TappingMode topography (left) and phase (right) images of PS-PMMA block copolymer. Phase shows high-resolution contrast based on material properties of the various components. 1.4µm scan.

In Situ Studies of Dynamic Behavior and Processes

Polymer dynamics range from intrinsic thermal behavior to interactions with the environment. Direct observation of structural changes can provide insights into key mechanisms and kinetics governing:

  • Crystallization/melting
  • Degradation/decomposition
  • Chain and brush ordering
  • Lamellae formation

The tip-scanning FastScan AFM enables high-speed TappingMode imaging of dynamic behavior in real-time and real-space, independent of sample size and environment.

High-speed imaging of poly(diethylsiloxane) (PDES) transitions through solid, liquid, and liquid crystal states as temperatures change.

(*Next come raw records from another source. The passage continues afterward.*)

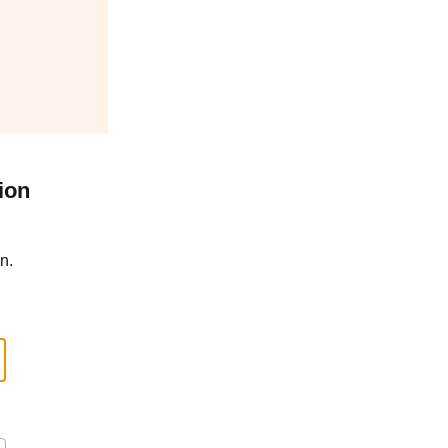
ion
n.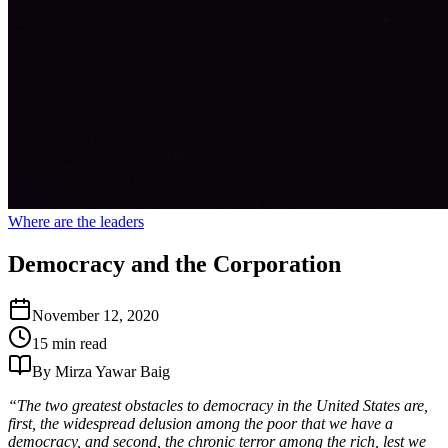
Where are the leaders
Democracy and the Corporation
November 12, 2020
15 min read
By Mirza Yawar Baig
“The two greatest obstacles to democracy in the United States are,
first, the widespread delusion among the poor that we have a
democracy, and second, the chronic terror among the rich, lest we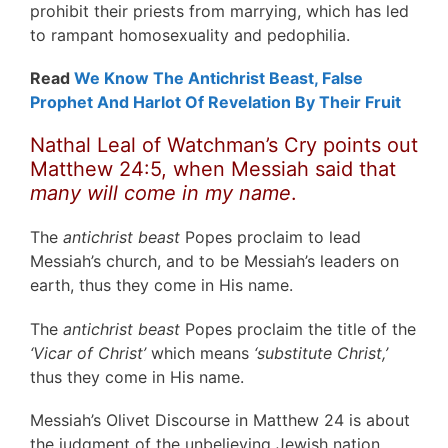
prohibit their priests from marrying, which has led
to rampant homosexuality and pedophilia.
Read
We Know The Antichrist Beast, False
Prophet And Harlot Of Revelation By Their Fruit
Nathal Leal of Watchman’s Cry points out
Matthew 24:5, when Messiah said that
many will come in my name
.
The
antichrist beast
Popes proclaim to lead
Messiah’s church, and to be Messiah’s leaders on
earth, thus they come in His name.
The
antichrist beast
Popes proclaim the title of the
‘Vicar of Christ’
which means
‘substitute Christ,’
thus they come in His name.
Messiah’s Olivet Discourse in Matthew 24 is about
the judgment of the unbelieving Jewish nation,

Nanoscale Imaging of Challenging Polymer Structures

Certain polymer features, such as brush structure, chain-packing, and molecular/point defects, are difficult to image. Direct control of imaging force is critical to resolving these molecular and mesoscale structures. PeakForce Tapping enables <100 pN force control for highest resolution imaging, even on the smallest, most challenging samples. Since this technology maps mechanical properties simultaneously with topography, a comprehensive understanding is much easier to achieve with this proprietary technology.


PeakForce Tapping submolecular-resolution adhesion on iPMMA. 100 nm image. (Sample courtesy of T. Thurn-Albrecht, Martin-Luther-Universitaet Halle-Wittenberg.)

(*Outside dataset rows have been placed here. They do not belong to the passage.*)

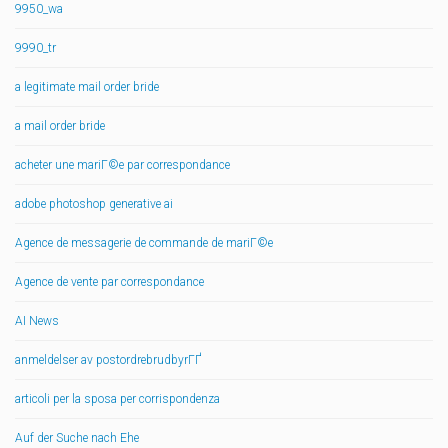
9950_wa
9990_tr
a legitimate mail order bride
a mail order bride
acheter une mariГ©e par correspondance
adobe photoshop generative ai
Agence de messagerie de commande de mariГ©e
Agence de vente par correspondance
AI News
anmeldelser av postordrebrudbyrГҐ
articoli per la sposa per corrispondenza
Auf der Suche nach Ehe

Quantitative Elastic Modulus Mapping

Mechanical performance of polymer materials critical to:

  • Optimizing formulation/blends 
  • Managing processing conditions
  • Evaluating product lifetime

Microscopic organization requires characterization of Young’s modulus and stiffness at interphases/interfaces. PeakForce QNM® provides out-of-the-box quantitative elastic modulus mapping with nanometer resolution, enabling researchers to more easily and efficiently characterize polymers.

PeakForce QNM images of layered packaging showing nanoscale structure and modulus values near phase boundaries. These high-resolution maps reveal increased ordering of lamellae near layer interface. 4µm scans.

Quantitative Viscoelasticity Measurements

Viscoelastic properties of polymers are central to many commercial applications, ranging from vibration isolation and noise damping to shock absorption, dirt-resistant coatings, and temperature-dependent requirements. Macroscale properties are governed by nanoscale structure, for example, interphases, interfaces, and domains. Time-temperature superposition is needed to fully understand viscoelastic behavior.

Bruker's AFM-nDMA mode provides fully quantitative viscoelastic property mapping, including storage and loss modulus, as well as loss tangent (separate from adhesion). Rheological temperature and frequency ranges enable mastercurve construction at nanoscales. 

High-resolution storage modulus map on four-component (COC, PE, LLDPE, elastomer) polymer (left). Storage Modulus spectra collected at individual points (right).

Molecular Conductivity Mapping of Organic Semiconductors

Conductive polymers are used in many electronic applications (e.g., organic photovoltaics). Charge transport properties and carrier mobilities of organic semiconductors are directly related to level of structural order. The ability to map conductive pathways over multiple length scales is key to improving efficiency. PeakForce-TUNA enables molecular-resolution, quantitative conductivity maps without damaging delicate samples. With this technology, researchers can now directly and reliably correlate topography and nanomechanical properties.

PeakForce TUNA current map of poly(3-hexylthiophene) (P3HT) organic conductive nanowires using 3V bias.